DAR ES SALAAM - Tanzanian authorities said on Friday they have planned to spend some 651,000 U.S. dollars in launching a black rhino tourism that will enable visitors to watch the endangered wild animals at close range.
The tourism promotional stint using the black rhino will be the first of its kind to be done in Tanzania, said Abel Mtui, the assistant conservation officer in the Mkomazi National Park, northeastern of the east African nation.
Currently black rhinos are being used in South Africa for tourism promotional venture.
Mtui said the Mkomazi National Park was in final stages of erecting an electric fence with a 1,000-square km-area where the black rhino will be kept, adding that tourists will be able to watch rhinos at close range beginning July this year.
He said increased poaching of black rhinos in the 1980s forced Tanzania to transfer some of its black rhinos to South Africa and the Czech Republic for their safety.
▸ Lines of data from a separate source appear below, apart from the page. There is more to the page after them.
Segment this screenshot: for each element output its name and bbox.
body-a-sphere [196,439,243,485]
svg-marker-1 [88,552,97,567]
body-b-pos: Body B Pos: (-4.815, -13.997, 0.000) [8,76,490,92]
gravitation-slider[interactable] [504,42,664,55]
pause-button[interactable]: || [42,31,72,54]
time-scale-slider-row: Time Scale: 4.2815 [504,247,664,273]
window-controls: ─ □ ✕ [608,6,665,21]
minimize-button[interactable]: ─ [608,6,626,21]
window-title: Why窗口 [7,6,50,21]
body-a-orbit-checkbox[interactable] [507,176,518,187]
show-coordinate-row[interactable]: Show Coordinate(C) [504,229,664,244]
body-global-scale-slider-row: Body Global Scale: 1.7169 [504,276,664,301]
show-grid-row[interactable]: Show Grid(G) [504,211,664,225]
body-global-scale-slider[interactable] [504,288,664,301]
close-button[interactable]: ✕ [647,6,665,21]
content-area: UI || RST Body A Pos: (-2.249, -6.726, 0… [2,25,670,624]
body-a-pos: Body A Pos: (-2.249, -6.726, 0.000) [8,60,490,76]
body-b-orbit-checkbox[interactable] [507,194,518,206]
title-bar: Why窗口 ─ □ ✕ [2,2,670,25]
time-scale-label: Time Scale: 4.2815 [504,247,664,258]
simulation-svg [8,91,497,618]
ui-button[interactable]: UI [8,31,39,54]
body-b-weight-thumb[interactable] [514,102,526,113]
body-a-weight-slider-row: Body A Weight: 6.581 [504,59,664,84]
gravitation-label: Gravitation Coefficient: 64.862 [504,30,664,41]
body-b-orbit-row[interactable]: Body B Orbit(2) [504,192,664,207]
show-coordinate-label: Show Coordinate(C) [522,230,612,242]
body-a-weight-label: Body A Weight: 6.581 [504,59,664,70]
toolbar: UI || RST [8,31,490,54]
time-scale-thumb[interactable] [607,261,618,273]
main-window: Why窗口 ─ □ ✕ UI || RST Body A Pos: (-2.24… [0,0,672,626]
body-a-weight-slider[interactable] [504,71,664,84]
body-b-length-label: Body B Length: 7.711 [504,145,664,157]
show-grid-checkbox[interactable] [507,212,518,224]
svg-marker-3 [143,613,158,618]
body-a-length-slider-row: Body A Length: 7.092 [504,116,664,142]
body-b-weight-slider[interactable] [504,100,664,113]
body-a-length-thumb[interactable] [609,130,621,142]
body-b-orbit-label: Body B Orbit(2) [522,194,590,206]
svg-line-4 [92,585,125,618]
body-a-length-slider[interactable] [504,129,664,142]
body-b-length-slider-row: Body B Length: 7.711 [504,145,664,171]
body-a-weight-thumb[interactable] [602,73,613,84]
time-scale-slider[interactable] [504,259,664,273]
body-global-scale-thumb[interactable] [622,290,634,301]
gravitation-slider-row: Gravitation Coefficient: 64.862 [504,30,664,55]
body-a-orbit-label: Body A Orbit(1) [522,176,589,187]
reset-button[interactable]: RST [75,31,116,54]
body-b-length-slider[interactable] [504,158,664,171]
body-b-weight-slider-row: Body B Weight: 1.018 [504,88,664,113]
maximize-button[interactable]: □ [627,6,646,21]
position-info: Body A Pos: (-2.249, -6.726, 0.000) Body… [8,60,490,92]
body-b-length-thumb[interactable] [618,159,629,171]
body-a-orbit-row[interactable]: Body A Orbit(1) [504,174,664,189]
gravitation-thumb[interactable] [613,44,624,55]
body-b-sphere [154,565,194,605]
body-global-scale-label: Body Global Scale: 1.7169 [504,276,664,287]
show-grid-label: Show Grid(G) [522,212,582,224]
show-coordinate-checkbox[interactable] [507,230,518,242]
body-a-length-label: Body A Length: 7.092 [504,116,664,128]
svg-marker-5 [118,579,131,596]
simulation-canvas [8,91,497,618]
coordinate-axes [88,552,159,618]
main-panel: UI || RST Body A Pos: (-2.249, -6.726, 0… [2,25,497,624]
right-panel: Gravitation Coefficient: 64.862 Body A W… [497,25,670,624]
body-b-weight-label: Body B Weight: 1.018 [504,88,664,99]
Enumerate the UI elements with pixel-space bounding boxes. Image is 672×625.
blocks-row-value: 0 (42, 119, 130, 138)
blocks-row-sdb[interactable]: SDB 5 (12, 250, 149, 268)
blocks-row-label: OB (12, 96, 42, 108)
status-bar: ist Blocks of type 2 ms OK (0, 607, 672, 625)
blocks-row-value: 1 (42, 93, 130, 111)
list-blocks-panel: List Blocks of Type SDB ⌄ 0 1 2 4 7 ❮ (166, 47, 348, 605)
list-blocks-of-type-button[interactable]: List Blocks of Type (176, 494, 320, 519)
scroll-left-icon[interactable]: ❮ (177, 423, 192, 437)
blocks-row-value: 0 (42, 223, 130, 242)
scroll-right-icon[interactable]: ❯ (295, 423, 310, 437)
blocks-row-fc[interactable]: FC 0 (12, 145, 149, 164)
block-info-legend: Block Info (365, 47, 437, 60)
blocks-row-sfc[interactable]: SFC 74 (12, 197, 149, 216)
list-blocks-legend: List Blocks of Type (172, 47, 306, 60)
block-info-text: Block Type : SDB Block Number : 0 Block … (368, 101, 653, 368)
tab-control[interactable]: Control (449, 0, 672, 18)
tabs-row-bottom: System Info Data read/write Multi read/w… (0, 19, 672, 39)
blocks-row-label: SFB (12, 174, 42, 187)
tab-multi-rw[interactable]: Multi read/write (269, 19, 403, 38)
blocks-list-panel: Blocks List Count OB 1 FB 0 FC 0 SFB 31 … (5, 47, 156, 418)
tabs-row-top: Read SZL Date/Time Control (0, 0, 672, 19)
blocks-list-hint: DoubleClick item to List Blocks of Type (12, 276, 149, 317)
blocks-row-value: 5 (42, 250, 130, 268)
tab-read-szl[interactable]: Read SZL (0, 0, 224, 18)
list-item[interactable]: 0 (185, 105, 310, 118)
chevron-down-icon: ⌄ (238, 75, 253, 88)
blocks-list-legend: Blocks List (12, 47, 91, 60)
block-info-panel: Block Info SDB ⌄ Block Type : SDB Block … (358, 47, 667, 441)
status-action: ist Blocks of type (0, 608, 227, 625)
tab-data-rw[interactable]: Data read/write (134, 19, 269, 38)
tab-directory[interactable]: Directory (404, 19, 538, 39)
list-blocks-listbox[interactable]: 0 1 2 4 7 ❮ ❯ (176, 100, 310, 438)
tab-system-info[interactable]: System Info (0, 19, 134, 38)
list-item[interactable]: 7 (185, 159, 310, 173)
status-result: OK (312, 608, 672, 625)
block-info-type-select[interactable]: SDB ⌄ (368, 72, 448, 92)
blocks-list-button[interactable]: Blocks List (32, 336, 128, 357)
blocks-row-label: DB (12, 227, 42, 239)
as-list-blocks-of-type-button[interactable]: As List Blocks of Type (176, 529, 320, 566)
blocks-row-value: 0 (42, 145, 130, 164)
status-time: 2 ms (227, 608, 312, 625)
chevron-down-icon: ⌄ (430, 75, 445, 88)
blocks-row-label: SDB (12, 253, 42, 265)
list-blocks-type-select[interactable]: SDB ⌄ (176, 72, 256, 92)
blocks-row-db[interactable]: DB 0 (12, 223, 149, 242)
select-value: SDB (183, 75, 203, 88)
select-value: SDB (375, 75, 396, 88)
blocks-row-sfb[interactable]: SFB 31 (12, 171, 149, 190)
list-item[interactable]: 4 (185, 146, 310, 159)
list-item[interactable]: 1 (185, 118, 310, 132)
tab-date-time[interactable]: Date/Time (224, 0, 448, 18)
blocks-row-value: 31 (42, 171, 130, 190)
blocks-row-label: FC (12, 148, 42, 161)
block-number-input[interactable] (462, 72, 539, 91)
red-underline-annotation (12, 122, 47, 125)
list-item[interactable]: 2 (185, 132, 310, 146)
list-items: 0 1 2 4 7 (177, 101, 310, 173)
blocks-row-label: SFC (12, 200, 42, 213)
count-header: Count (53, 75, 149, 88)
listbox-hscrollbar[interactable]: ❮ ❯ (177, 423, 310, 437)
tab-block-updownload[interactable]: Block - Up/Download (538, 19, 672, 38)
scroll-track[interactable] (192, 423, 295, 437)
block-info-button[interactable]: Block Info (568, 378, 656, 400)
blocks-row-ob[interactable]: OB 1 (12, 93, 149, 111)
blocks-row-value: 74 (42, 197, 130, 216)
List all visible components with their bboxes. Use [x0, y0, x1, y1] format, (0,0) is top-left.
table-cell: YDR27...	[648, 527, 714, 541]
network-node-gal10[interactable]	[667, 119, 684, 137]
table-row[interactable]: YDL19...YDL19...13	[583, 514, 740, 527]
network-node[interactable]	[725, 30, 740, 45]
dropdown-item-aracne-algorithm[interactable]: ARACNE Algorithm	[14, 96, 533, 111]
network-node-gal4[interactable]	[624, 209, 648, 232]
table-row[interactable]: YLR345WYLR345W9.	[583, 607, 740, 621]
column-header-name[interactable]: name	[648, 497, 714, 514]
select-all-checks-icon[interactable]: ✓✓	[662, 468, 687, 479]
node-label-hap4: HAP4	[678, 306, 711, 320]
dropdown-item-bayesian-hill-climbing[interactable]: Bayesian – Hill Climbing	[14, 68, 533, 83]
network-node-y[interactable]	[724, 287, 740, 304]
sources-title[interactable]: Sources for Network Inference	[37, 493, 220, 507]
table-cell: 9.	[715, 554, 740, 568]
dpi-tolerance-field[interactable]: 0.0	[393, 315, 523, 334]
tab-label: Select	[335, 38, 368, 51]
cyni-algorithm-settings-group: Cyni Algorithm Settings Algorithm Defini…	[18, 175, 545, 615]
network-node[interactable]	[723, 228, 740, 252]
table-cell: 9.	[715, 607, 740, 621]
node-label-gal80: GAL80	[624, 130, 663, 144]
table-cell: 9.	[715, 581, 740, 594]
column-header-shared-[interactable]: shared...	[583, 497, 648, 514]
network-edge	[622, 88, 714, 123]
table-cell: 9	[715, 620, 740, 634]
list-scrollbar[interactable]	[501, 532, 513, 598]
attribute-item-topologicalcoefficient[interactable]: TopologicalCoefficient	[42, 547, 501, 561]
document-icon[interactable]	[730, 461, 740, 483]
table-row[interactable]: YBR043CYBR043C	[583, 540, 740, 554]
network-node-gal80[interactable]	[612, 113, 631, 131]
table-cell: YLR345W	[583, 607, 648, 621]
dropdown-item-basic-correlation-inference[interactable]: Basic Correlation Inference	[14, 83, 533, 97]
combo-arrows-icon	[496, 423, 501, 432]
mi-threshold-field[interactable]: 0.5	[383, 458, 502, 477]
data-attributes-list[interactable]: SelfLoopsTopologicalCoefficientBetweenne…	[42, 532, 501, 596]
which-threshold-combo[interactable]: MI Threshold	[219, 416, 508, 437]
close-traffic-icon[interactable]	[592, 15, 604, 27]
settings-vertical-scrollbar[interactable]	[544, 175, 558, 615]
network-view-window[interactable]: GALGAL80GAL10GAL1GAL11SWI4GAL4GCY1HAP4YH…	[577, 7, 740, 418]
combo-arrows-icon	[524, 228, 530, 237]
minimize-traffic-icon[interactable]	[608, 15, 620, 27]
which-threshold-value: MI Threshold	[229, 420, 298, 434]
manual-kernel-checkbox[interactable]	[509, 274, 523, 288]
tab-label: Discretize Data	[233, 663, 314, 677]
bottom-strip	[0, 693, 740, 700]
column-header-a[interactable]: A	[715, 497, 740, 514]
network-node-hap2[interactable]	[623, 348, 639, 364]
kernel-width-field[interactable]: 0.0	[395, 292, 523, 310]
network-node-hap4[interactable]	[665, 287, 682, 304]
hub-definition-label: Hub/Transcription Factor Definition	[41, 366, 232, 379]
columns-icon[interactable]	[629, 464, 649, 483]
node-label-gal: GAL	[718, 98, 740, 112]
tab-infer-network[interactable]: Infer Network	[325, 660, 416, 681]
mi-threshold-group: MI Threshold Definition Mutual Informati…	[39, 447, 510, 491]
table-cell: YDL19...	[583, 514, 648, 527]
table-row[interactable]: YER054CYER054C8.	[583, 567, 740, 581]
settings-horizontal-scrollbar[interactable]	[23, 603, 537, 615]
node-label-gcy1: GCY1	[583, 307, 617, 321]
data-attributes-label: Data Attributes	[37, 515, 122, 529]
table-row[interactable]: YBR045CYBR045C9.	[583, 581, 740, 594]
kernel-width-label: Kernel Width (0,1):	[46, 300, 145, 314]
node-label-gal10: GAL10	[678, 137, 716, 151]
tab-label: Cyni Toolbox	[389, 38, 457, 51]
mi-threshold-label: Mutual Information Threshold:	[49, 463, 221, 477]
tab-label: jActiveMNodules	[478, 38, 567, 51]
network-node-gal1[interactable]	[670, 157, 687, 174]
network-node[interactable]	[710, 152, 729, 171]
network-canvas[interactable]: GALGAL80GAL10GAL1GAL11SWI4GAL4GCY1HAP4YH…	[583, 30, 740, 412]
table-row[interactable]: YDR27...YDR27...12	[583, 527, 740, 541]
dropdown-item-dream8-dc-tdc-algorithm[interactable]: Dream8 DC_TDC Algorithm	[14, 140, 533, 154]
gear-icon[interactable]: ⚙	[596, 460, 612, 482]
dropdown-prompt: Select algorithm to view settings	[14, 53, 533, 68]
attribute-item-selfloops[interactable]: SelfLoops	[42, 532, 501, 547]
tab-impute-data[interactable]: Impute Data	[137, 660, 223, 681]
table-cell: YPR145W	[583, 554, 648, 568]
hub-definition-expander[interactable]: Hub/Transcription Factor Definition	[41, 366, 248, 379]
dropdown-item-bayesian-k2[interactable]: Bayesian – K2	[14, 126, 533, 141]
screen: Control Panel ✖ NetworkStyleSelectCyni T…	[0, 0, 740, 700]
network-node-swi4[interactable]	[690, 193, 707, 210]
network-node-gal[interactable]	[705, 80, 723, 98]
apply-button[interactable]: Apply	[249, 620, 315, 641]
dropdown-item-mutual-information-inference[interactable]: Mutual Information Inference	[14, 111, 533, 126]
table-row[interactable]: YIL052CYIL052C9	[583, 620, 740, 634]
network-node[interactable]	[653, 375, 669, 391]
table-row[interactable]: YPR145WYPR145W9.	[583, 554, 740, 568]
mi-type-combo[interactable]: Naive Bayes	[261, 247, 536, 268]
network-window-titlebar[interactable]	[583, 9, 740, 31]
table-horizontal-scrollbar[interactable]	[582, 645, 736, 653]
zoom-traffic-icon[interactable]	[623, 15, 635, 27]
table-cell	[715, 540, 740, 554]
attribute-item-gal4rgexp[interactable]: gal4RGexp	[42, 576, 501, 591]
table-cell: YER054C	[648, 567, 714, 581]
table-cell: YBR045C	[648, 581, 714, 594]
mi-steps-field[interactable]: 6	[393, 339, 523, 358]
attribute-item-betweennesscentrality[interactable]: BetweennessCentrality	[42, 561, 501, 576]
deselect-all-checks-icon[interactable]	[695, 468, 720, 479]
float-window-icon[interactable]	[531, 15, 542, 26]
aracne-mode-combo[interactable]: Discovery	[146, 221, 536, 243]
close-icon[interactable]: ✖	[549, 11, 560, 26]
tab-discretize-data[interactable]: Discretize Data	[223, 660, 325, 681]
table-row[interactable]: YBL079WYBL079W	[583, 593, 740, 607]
"Most of the rhinos were returned to Tanzania after concerted efforts to fight poaching paid dividends," said the official.
"After we had realized that most of the tourists wanted to see rhinos at close range we came up with this arrangement," said Mtui.
The 3,500-square-km Mkomazi National Park is located in northeastern Tanzania on the Kenyan border, in Kilimanjaro and Tanga regions. It was established as a game reserve in 1951 and was upgraded to a national park in 2006.